Funeral directors get no relief regardless, but safety precautions are high on their list

While there remain many when, where, how, and why questions about COVID-19 as it spreads across the country, there is one sector of society that experiences no relief day to day no matter the crisis at hand: The nation’s funeral directors whose main purpose is to clinically direct the process from deathbed to gravesite for the bodies of the country’s dead.

While continuing to abide by their traditional obligations, the National Funeral Directors Association and its 20,000 members are also in constant contact with the Centers for Disease Control and Prevention (CDC) as they face the possibility of a large-scale increase in their caseloads with the coronavirus pandemic at hand.

“We have all sorts of obligations during this crisis,” said Jed Dolan, whose family operates homes in Lower Mills and East Milton. “To our staff members and their families and, of course, to the families we are assisting in their time of grieving.”

He added that the government-driven guidelines being drawn up these days make organizing visitations and funeral services extra-sensitive matters.

“Families don’t always come in numbers that suit these times,” Dolan said. “But for the most part, they understand what needs to be done and why.”

Funerals are ongoing, he said, but the funeral home ambience has changed dramatically. Just the family and maybe a few close others at the home, and the priest and family at the church and gravesite.

So public grieving is taking a big hit.

On Tuesday this week, the Globe published 36 death notices, which ordinarily would mean information about the dates and times of wakes and funerals and burials of 36 people. But on that day, notice was given of strictly private services this week or memorial services later for 34 of them.
As to the CDC, Dolan said that his firm’s homes, like most others, follow the common-sense advice the agency is delivering.

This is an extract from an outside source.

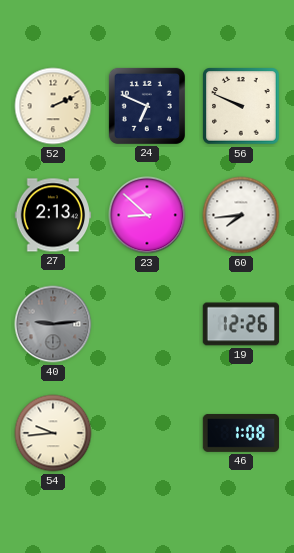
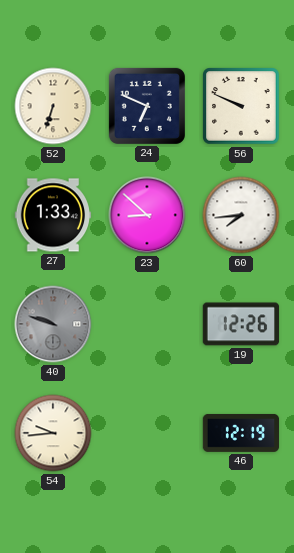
52: 2:11 -> 6:33
27: 2:13 -> 1:33
40: 9:14 -> 9:48
46: 1:08 -> 12:19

“We do the deep cleaning and we watch comings and goings,” he said, “and we know what is called for to keep our staff members safe as they help families mourn their loved ones. In our case, we have stopped moving our staff between the two homes. Those in Lower Mills stay there, and the others stay in Milton. We also have scheduled a staff member to work from home and supervise the clerical work on line.”

According to the CDC, at this time there is no known risk associated with being in the same room at a funeral or visitation service with the body of someone who died of confirmed or suspected COVID-19; however, federal, state and local public health guidance will continue to impact the size of the gathering a family is able to plan.

Depending on a family’s preferences, their loved one can be safely embalmed and transported in bags that have been disinfected with the appropriate safeguards in place for the bags and funeral home staff. Families still may choose either burial or cremation as usual.

As to what will be available if the crisis unfolds badly by way of funeral home space and services availability, not to leave out the question of expanded real estate for gravesites, Jed Dolan, like everyone else, can only wait to see.